**Problem**
Every line below needs to be printed again exactly, without any of its pictures.

**Exercise material**
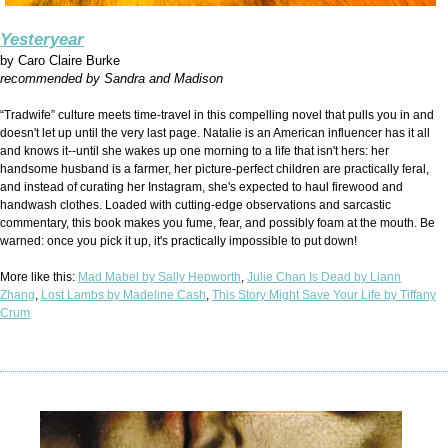
Yesteryear
by
Caro Claire Burke
recommended by Sandra and Madison
“Tradwife” culture meets time-travel in this compelling novel that pulls you in and
doesn't let up until the very last page. Natalie is an American influencer has it all
and knows it--until she wakes up one morning to a life that isn't hers: her
handsome husband is a farmer, her picture-perfect children are practically feral,
and instead of curating her Instagram, she's expected to haul firewood and
handwash clothes. Loaded with cutting-edge observations and sarcastic
commentary, this book makes you fume, fear, and possibly foam at the mouth. Be
warned: once you pick it up, it's practically impossible to put down!
More like this:
Mad Mabel by Sally Hepworth
,
Julie Chan Is Dead by Liann
Zhang
,
Lost Lambs by Madeline Cash
,
This Story Might Save Your Life by Tiffany
Crum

**Task response**
Yesteryear
by
Caro Claire Burke
recommended by Sandra and Madison
“Tradwife” culture meets time-travel in this compelling novel that pulls you in and
doesn't let up until the very last page. Natalie is an American influencer has it all
and knows it--until she wakes up one morning to a life that isn't hers: her
handsome husband is a farmer, her picture-perfect children are practically feral,
and instead of curating her Instagram, she's expected to haul firewood and
handwash clothes. Loaded with cutting-edge observations and sarcastic
commentary, this book makes you fume, fear, and possibly foam at the mouth. Be
warned: once you pick it up, it's practically impossible to put down!
More like this:
Mad Mabel by Sally Hepworth
,
Julie Chan Is Dead by Liann
Zhang
,
Lost Lambs by Madeline Cash
,
This Story Might Save Your Life by Tiffany
Crum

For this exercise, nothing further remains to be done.